- email pkenagy@massart.edu
- phone (617) 879-7600
-
education
- B.M., Jazz Studies, New England Conservatory
- M.M., Jazz Studies, New England Conservatory
- D.M.A., University of Illinois
Peter Kenagy is a jazz trumpet artist, composer and bandleader, and scholar. His music has been called elegant and adventurous, both modern and rooted in tradition, with a sound all its own.
Kenagy (“Ken-NAY-gee”) has led many quartet/quintet/sextet projects, and released five albums of small group jazz music as a leader and trumpeter; Little Machines, with Jeremy Udden, alto saxophone; Jason Hunter, tenor saxophone; Adam Larrabee, guitar; Rick McLaughlin, bass; Jorge Perez-Albela, drums. Double Happiness, with Jeremy Udden, alto and tenor saxophone; Yasushi Nakamura, bass; Jorge Perez-Albela, drums. Space Western, with Adam Larrabee, guitar; Tyler Wood, organ; Garth Stephenson, bass; Ziv Ravitz, drums. Coolidge, with Carmen Staaf, piano; Kendall Eddy, bass; Austin, McMahon, drums. Standard Model, with Jeremy Udden, alto saxophone; Carmen Staaf, piano; Greg Ryan, bass; Austin McMahon, drums.
Kenagy currently leads The Mad Monkfish Jazz Orchestra, a Boston-based jazz band performing monthly at The Mad Monkfish. His more than 80 compositions and arrangements for The Mad Monkfish Jazz orchestra are published in a series of volumes, including Peter Kenagy Music for Jazz Nonet.

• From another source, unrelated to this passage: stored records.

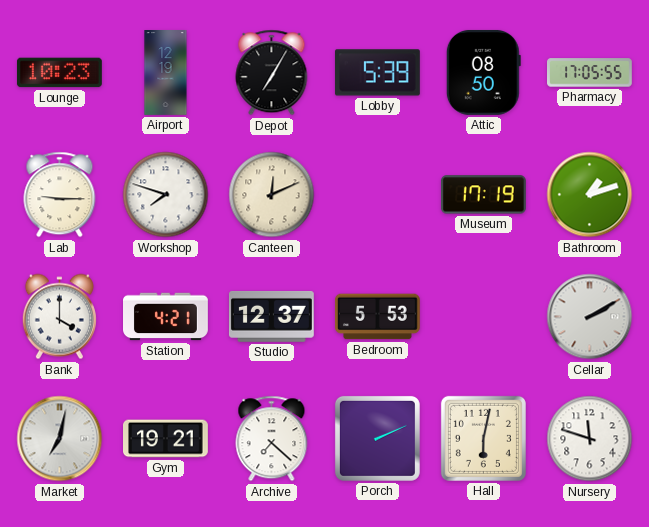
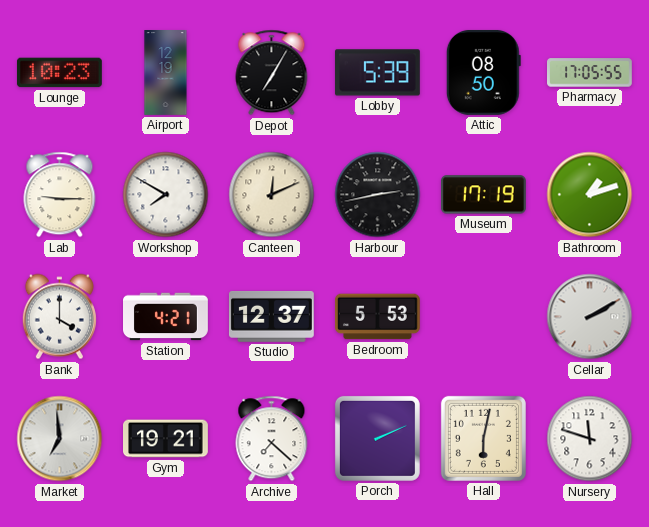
Workshop: 7:48 -> 7:50
Harbour: none -> 2:43
Market: 7:02 -> 6:59
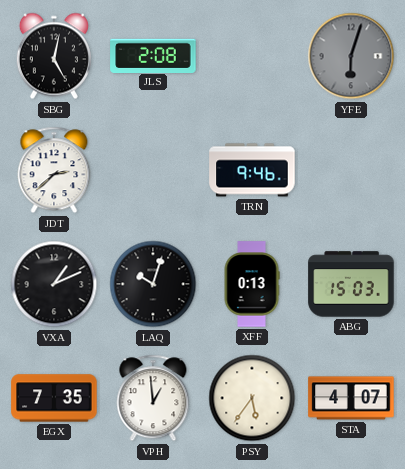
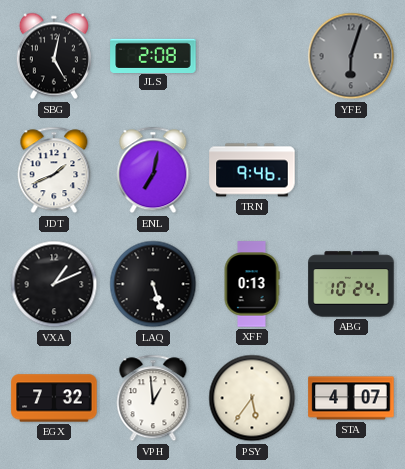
JDT: 2:38 -> 1:41
ENL: none -> 7:02
LAQ: 10:03 -> 5:27
ABG: 15:03 -> 10:24
EGX: 7:35 -> 7:32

Other composition/recording projects include Fifty-One Short Music Videos, a collection of original instrumental songs that were recorded and posted to social media, and which include examples of creative calligraphic notation and Stuart Little: suite for piano after E.B. White’s tale, a 23-minute composition that tells the story of the mouse-like boy through a series of charming and whimsical vignettes, and which was recorded by Carmen Staaf. Published and recorded songs and sheet music from these projects are collected in the volume Peter Kenagy Omnibus, along with other original works.
As a collaborator, Kenagy has recently recorded and performed with bassist/composer Bruno Raberg’s Tentet, featuring Walter Smith III and Kris Davis, with djembefola/vocalist Sidy Maiga and The Bridge Where We Meet, fusing Malian and Senegalese music with contemporary American styles, with bassist/composer Fernando Huergo’s big band, and with many other Boston-area jazz colleagues in local venues and in recording projects.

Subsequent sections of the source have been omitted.